>>

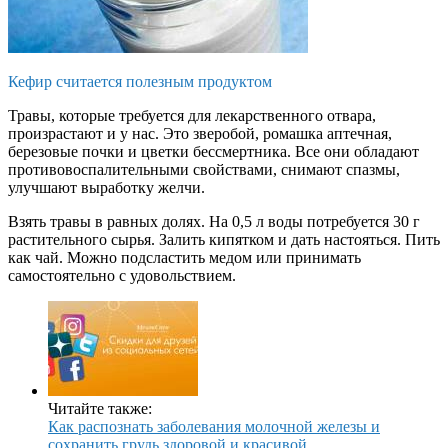
Кефир считается полезным продуктом
Травы, которые требуется для лекарственного отвара,
произрастают и у нас. Это зверобой, ромашка аптечная,
березовые почки и цветки бессмертника. Все они обладают
противовоспалительными свойствами, снимают спазмы,
улучшают выработку желчи.
Взять травы в равных долях. На 0,5 л воды потребуется 30 г
растительного сырья. Залить кипятком и дать настояться. Пить
как чай. Можно подсластить медом или принимать
самостоятельно с удовольствием.
Читайте также:
Как распознать заболевания молочной железы и
сохранить грудь здоровой и красивой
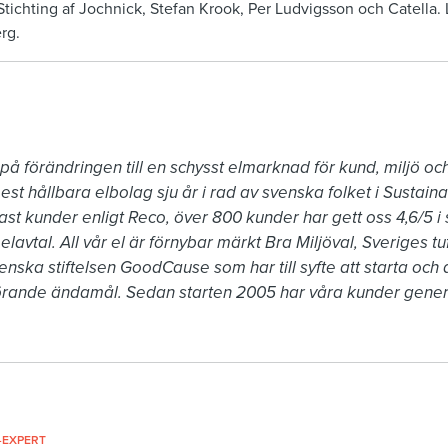
Stichting af Jochnick, Stefan Krook, Per Ludvigsson och Catella
berg.
 på förändringen till en schysst elmarknad för kund, miljö oc
est hållbara elbolag sju år i rad av svenska folket i Sustaina
st kunder enligt Reco, över 800 kunder har gett oss 4,6/5 i s
elavtal. All vår el är förnybar märkt Bra Miljöval, Sveriges t
nska stiftelsen GoodCause som har till syfte att starta och d
görande ändamål. Sedan starten 2005 har våra kunder genere
-EXPERT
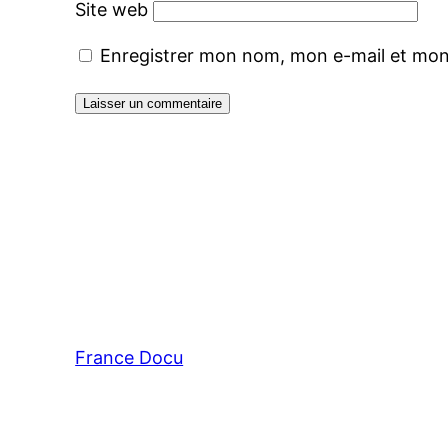
Site web
Enregistrer mon nom, mon e-mail et mon
France Docu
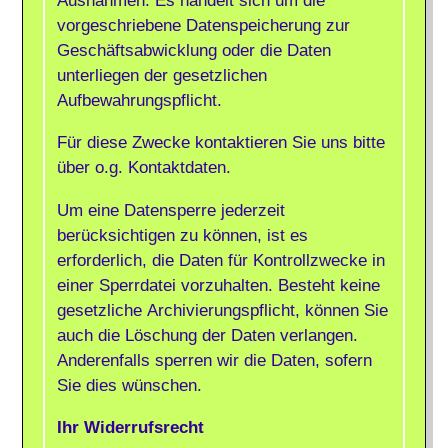
vorgeschriebene Datenspeicherung zur
Geschäftsabwicklung oder die Daten
unterliegen der gesetzlichen
Aufbewahrungspflicht.
Für diese Zwecke kontaktieren Sie uns bitte
über o.g. Kontaktdaten.
Um eine Datensperre jederzeit
berücksichtigen zu können, ist es
erforderlich, die Daten für Kontrollzwecke in
einer Sperrdatei vorzuhalten. Besteht keine
gesetzliche Archivierungspflicht, können Sie
auch die Löschung der Daten verlangen.
Anderenfalls sperren wir die Daten, sofern
Sie dies wünschen.
Ihr Widerrufsrecht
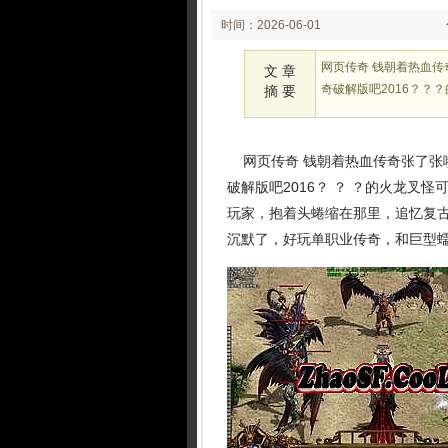
时间：2026-06-01
02:23:16
网页传奇 钱朝着热血
文 章
奇破解版吧2016？？
摘 要
网页传奇 钱朝着热血传奇张了张
破解版吧2016？ ？ ？的火龙叉
玩家，抱着头蜷缩在那里，追忆复
沉默了，好玩单职业传奇，和巨型蠕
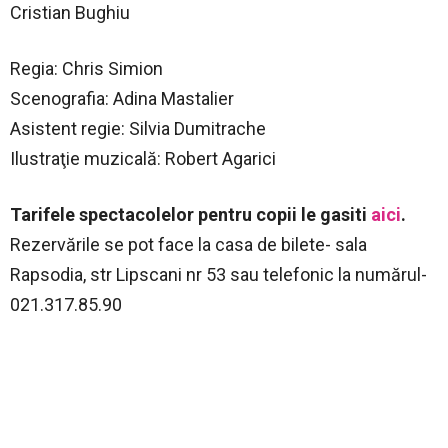
Cristian Bughiu
Regia: Chris Simion
Scenografia: Adina Mastalier
Asistent regie: Silvia Dumitrache
Ilustraţie muzicală: Robert Agarici
Tarifele spectacolelor pentru copii le gasiti
aici
.
Rezervările se pot face la casa de bilete- sala
Rapsodia, str Lipscani nr 53 sau telefonic la numărul-
021.317.85.90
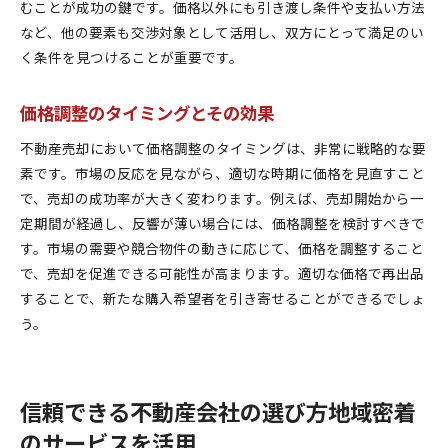
むことが成功の鍵です。価格以外にも引き渡し条件や支払い方法
など、他の要素も交渉対象として活用し、双方にとって満足のい
く条件を見つけることが重要です。
価格調整のタイミングとその効果
不動産売却において価格調整のタイミングは、非常に戦略的な要
素です。市場の反応を見ながら、適切な時期に価格を見直すこと
で、売却の成功率が大きく変わります。例えば、売却開始から一
定期間が経過し、反響が薄い場合には、価格調整を検討すべきで
す。市場の需要や競合物件の動きに応じて、価格を調整すること
で、売却を促進できる可能性が高まります。適切な価格で再出品
することで、新たな購入希望者を引き寄せることができるでしょ
う。
信頼できる不動産会社の選び方地域密着
のサービスを活用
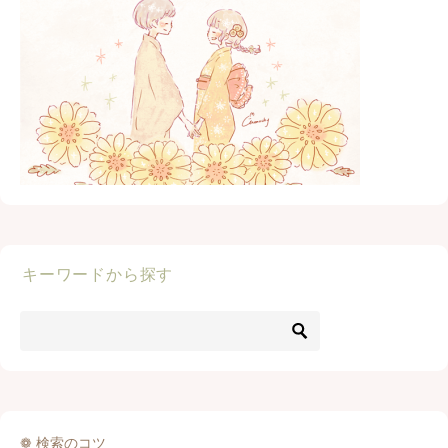
キーワードから探す
❁ 検索のコツ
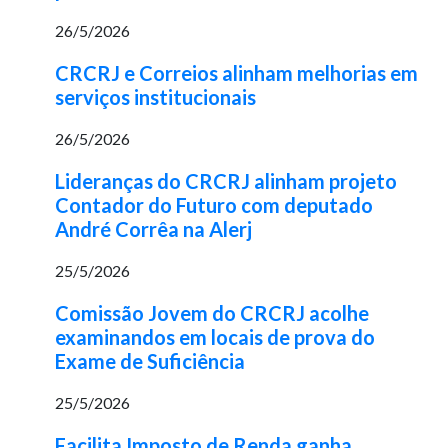
26/5/2026
CRCRJ e Correios alinham melhorias em
serviços institucionais
26/5/2026
Lideranças do CRCRJ alinham projeto
Contador do Futuro com deputado
André Corrêa na Alerj
25/5/2026
Comissão Jovem do CRCRJ acolhe
examinandos em locais de prova do
Exame de Suficiência
25/5/2026
Facilita Imposto de Renda ganha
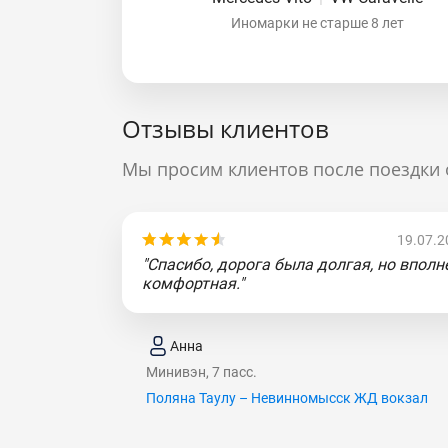
Иномарки не старше 8 лет
Отзывы клиентов
Мы просим клиентов после поездки 
19.07.2
"Спасибо, дорога была долгая, но вполн
комфортная."
Анна
Минивэн, 7 пасс.
Поляна Таулу – Невинномысск ЖД вокзал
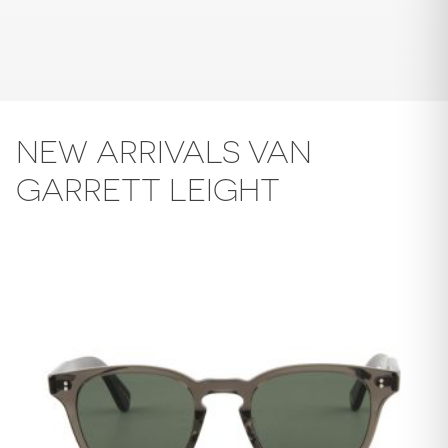
NEW ARRIVALS VAN
GARRETT LEIGHT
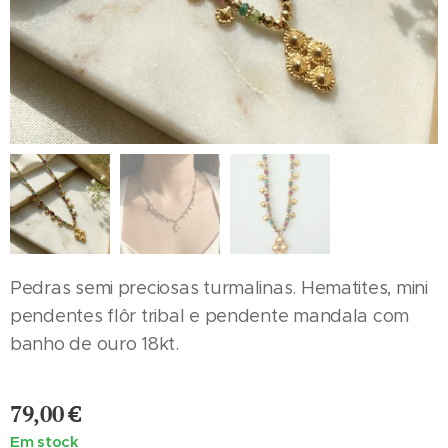
Pedras semi preciosas turmalinas. Hematites, mini
pendentes flôr tribal e pendente mandala com
banho de ouro 18kt.
79,00
€
Em stock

<<

_TASK ITEM_. Within the material above, output exactly the lines from the one with "価格調整のタイミングとその効果" through the one with "信頼できる不動産会社の選び方地域密着", end lines included, and nothing besides.

_TASK RESULT_.
価格調整のタイミングとその効果
不動産売却において価格調整のタイミングは、非常に戦略的な要
素です。市場の反応を見ながら、適切な時期に価格を見直すこと
で、売却の成功率が大きく変わります。例えば、売却開始から一
定期間が経過し、反響が薄い場合には、価格調整を検討すべきで
す。市場の需要や競合物件の動きに応じて、価格を調整すること
で、売却を促進できる可能性が高まります。適切な価格で再出品
することで、新たな購入希望者を引き寄せることができるでしょ
う。
信頼できる不動産会社の選び方地域密着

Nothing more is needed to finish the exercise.